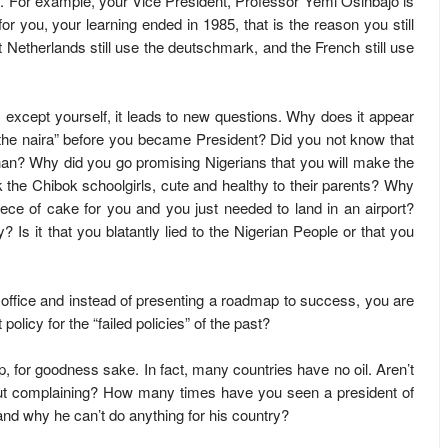
s. For example, your Vice President, Professor Yemi Osinbajo is
or you, your learning ended in 1985, that is the reason you still
 Netherlands still use the deutschmark, and the French still use
except yourself, it leads to new questions. Why does it appear
d the naira” before you became President? Did you not know that
an? Why did you go promising Nigerians that you will make the
k the Chibok schoolgirls, cute and healthy to their parents? Why
ce of cake for you and you just needed to land in an airport?
s it that you blatantly lied to the Nigerian People or that you
 office and instead of presenting a roadmap to success, you are
olicy for the “failed policies” of the past?
mp, for goodness sake. In fact, many countries have no oil. Aren’t
hout complaining? How many times have you seen a president of
d why he can’t do anything for his country?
________
- _What you will do_
Skip every image and output the remaining records exactly.

- _Answer for the task_
s. For example, your Vice President, Professor Yemi Osinbajo is
or you, your learning ended in 1985, that is the reason you still
 Netherlands still use the deutschmark, and the French still use
except yourself, it leads to new questions. Why does it appear
d the naira” before you became President? Did you not know that
an? Why did you go promising Nigerians that you will make the
k the Chibok schoolgirls, cute and healthy to their parents? Why
ce of cake for you and you just needed to land in an airport?
s it that you blatantly lied to the Nigerian People or that you
 office and instead of presenting a roadmap to success, you are
olicy for the “failed policies” of the past?
mp, for goodness sake. In fact, many countries have no oil. Aren’t
hout complaining? How many times have you seen a president of
d why he can’t do anything for his country?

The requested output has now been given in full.